N+1 is a solved problem at the framework level If GraphQL actually affects your performance, congratulations, your application is EXTREMELY popular, more so than Facebook, and they use graphql. There are also persisted queries etc.

Not sure about caching, if anything, graphql offers a more granular level of caching so it can be reused even more?

The only issue I see with graphql is the tooling makes it much harder to get it started on a new project, but the recent projects such as gql.tada makes it much easier, though still could be easier.

csbartus|10 months ago

That's a backend issue I guess ...

5Qn8mNbc2FNCiVV|10 months ago

That's the thing, this brings the benefits of GraphQL without requiring GraphQL (+Relay).

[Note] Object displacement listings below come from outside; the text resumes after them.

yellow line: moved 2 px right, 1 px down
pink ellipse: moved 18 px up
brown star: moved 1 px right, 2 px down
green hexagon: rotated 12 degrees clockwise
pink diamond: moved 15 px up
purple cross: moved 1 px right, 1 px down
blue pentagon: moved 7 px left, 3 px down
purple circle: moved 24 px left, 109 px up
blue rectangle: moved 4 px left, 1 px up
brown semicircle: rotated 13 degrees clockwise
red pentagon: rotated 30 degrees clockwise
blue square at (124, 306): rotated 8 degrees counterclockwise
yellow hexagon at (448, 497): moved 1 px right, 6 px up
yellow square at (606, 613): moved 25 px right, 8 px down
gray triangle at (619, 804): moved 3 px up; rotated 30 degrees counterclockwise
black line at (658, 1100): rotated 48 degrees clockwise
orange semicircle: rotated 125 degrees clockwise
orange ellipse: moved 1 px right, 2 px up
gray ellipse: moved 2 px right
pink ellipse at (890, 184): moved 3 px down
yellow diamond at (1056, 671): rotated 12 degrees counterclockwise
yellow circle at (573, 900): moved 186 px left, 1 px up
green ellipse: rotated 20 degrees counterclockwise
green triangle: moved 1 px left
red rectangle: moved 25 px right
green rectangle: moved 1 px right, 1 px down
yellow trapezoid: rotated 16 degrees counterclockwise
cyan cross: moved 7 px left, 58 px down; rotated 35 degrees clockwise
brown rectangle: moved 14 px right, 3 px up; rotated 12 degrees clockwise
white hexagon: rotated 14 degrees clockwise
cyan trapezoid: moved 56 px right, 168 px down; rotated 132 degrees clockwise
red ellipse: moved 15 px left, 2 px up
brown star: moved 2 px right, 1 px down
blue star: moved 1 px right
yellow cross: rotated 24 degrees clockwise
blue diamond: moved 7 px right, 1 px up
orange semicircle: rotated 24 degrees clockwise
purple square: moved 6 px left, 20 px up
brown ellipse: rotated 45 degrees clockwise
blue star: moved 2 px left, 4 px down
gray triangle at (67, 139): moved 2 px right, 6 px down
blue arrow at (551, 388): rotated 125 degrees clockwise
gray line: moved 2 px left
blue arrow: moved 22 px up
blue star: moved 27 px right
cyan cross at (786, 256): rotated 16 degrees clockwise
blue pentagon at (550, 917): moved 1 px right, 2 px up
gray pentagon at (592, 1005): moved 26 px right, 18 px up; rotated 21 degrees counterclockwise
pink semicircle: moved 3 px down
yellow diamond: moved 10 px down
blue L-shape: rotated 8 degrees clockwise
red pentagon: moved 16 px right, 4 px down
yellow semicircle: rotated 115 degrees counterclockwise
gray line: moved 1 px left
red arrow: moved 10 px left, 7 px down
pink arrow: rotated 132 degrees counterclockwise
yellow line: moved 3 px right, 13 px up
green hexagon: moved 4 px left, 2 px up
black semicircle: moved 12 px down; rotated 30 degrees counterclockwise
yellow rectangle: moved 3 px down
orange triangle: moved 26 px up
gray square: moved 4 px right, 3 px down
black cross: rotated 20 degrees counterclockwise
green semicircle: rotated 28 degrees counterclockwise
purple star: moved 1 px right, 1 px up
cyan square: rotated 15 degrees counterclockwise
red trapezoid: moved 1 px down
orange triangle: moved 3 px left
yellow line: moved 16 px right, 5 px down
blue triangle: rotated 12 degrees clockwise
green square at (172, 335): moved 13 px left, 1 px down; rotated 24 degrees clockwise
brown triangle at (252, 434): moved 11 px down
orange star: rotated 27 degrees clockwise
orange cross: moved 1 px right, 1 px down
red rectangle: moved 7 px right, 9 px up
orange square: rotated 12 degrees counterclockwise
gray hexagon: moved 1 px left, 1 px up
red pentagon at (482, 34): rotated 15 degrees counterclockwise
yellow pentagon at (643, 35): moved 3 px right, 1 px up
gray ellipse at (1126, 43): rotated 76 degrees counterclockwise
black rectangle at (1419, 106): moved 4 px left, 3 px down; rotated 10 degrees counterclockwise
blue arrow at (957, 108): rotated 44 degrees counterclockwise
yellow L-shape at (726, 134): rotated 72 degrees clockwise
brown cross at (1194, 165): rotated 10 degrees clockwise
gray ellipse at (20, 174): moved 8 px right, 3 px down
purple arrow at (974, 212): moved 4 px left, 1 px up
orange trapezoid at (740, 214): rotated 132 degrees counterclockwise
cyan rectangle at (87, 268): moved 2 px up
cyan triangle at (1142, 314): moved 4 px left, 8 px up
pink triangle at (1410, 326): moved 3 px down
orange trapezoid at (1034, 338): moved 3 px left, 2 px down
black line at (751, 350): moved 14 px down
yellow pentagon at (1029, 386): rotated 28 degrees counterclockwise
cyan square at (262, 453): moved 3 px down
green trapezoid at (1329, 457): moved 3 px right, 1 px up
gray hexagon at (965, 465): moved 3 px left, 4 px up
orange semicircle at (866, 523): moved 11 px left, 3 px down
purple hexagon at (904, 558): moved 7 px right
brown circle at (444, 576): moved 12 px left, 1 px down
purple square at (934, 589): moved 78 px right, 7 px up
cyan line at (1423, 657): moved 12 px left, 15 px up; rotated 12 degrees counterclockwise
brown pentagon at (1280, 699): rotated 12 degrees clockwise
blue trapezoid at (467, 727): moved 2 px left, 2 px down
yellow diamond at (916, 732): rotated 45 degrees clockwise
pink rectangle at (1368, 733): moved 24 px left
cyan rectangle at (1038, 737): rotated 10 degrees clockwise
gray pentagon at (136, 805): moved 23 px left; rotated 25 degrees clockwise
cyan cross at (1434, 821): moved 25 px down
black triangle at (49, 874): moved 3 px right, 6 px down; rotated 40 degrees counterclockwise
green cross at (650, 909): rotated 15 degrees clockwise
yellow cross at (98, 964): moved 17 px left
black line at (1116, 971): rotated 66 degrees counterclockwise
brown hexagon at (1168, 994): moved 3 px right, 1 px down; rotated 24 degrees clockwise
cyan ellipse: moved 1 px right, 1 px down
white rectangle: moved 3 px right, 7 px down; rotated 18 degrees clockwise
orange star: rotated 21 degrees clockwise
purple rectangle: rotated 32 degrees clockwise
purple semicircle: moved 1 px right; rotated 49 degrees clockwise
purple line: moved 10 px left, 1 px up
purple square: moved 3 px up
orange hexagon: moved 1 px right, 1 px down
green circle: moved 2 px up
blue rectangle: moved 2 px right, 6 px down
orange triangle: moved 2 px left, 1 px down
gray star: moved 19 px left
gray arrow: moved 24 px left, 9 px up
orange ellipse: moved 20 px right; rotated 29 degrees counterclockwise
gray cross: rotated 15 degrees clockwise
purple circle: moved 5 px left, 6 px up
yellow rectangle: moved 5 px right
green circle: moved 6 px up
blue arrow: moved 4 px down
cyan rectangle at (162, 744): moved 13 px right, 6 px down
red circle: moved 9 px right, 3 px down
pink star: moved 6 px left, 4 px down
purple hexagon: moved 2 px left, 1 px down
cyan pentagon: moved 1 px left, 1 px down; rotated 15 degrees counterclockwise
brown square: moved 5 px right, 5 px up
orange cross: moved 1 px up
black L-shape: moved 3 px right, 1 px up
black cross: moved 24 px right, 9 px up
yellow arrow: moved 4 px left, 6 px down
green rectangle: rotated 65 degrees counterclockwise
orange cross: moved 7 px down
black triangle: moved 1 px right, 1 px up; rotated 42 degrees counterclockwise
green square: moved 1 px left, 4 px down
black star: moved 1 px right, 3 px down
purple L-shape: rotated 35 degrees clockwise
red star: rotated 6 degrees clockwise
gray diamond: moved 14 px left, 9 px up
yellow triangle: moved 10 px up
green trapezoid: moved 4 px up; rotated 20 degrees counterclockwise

This was one of the main drivers of RSC (afaik).

Obviously if you have a GraphQL backend, you could care less and the only benefit you'd get is reducing bundle size f.e. for content heavy static pages. But you'll lose client-side caching, so you can't have your cake and eat it too.

Just a matter of trade-offs

anentropic|10 months ago

Couldn't you have both?

I assumed RSC was more concerned with which end did the rendering, and GraphQL with how to fetch just the right data in one request

hyuuu|10 months ago

I was just going to say, all of this has been solved with graphql, elegantly.